It’s Mental Health Awareness Month, but we’re calling it Mental Health Action Month. And what stronger action is there that making your career in mental health? There are many professional paths within the field, find out how Taylor decided on Psychology.
WHAT INSPIRED YOU TO PURSUE A CAREER IN PSYCHOLOGY?
I had a few classes in college that sparked my interest. I took “Intro to Psychology” and thought, “Wow, it’s fascinating that there are humans who do experiments on other humans to figure out how they work.” I was inspired and eventually realized that instead of learning ABOUT people, I wanted to work WITH people, so I went into the clinical side of things.
WHAT ADVICE DO YOU HAVE FOR SOMEONE CONSIDERING A CAREER IN PSYCHOLOGY?
Read books about psychology and volunteer with people who are hurting, underprivileged, and under-served.
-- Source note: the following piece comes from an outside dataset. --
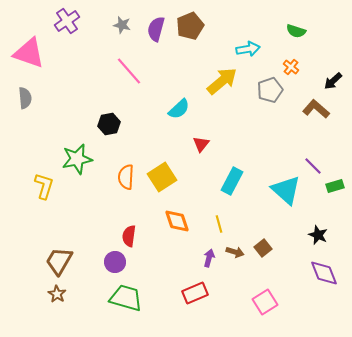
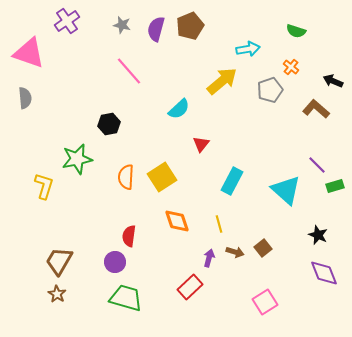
black arrow: rotated 66 degrees clockwise
purple line: moved 4 px right, 1 px up
red rectangle: moved 5 px left, 6 px up; rotated 20 degrees counterclockwise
Put yourself in their world. To current students: customize your degree program to what you want to do: if you only want to do outpatient psychotherapy, don’t get a doctorate in neuroscience, get a clinical mental health or social work degree.
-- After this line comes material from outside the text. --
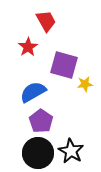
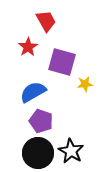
purple square: moved 2 px left, 3 px up
purple pentagon: rotated 15 degrees counterclockwise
COULD YOU DESCRIBE YOUR JOB DUTIES?
I help patients who have had traumatic brain or spinal cord injuries reintegrate back into their lives. I conduct talk therapy and neuropsychological assessments. If you broke your arm, you wouldn’t pick up a twenty-pound dumbbell and see how many times you can lift it. With neuro-psych assessments, we figure out how much a brain can “lift.”
WHAT WAS YOUR EDUCATION PATH?
Bachelor’s Degree in Psychology and Philosophy > Master’s Degree in Clinical Psychology > Doctorate in Clinical Psychology.
WHAT DO YOU FIND MOST FULFILLING ABOUT YOUR PROFESSION?
It’s as simple as helping people. There are moments where I ask myself, “Did I do something worthwhile today?” and I don’t have to think very hard to answer it.